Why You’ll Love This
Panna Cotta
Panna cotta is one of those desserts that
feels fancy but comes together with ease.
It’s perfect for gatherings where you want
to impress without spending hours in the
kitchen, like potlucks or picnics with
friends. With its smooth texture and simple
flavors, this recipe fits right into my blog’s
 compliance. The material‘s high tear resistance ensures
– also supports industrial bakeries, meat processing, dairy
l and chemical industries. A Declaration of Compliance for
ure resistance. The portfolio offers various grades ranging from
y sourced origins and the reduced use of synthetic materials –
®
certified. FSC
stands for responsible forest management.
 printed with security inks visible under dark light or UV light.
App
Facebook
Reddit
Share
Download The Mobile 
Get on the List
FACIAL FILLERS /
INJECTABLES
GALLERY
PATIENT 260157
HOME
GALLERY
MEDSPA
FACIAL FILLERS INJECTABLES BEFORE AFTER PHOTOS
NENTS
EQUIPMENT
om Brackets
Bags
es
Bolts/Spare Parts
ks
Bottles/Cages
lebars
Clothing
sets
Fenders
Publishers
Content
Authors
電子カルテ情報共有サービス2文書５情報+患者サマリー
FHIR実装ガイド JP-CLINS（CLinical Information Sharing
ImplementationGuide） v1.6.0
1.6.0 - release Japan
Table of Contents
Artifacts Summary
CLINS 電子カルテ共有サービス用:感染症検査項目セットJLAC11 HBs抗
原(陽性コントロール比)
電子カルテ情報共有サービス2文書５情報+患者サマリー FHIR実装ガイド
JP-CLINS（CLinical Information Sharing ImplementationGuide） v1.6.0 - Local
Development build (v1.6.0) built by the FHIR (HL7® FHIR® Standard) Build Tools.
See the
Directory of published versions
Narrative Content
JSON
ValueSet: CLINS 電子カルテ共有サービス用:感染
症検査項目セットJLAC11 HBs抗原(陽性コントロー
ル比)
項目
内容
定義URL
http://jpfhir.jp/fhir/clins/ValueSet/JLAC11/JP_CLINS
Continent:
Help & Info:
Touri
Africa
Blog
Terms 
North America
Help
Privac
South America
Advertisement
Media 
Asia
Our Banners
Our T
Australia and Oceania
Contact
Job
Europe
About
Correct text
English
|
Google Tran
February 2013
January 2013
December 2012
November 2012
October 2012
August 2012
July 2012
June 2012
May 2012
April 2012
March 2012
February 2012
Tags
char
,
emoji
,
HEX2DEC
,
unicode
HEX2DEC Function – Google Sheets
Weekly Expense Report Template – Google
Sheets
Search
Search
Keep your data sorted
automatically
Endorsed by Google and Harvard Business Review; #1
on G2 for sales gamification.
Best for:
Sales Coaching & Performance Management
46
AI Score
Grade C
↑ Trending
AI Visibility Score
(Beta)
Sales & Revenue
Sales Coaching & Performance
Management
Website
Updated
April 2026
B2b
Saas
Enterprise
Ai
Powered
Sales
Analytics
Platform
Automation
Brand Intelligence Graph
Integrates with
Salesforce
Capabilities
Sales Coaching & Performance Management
____
Your objective
Only lines containing the string "CLinical" belong in the answer; find them in the data above and copy them.

Expected answer
FHIR実装ガイド JP-CLINS（CLinical Information Sharing
JP-CLINS（CLinical Information Sharing ImplementationGuide） v1.6.0 - Local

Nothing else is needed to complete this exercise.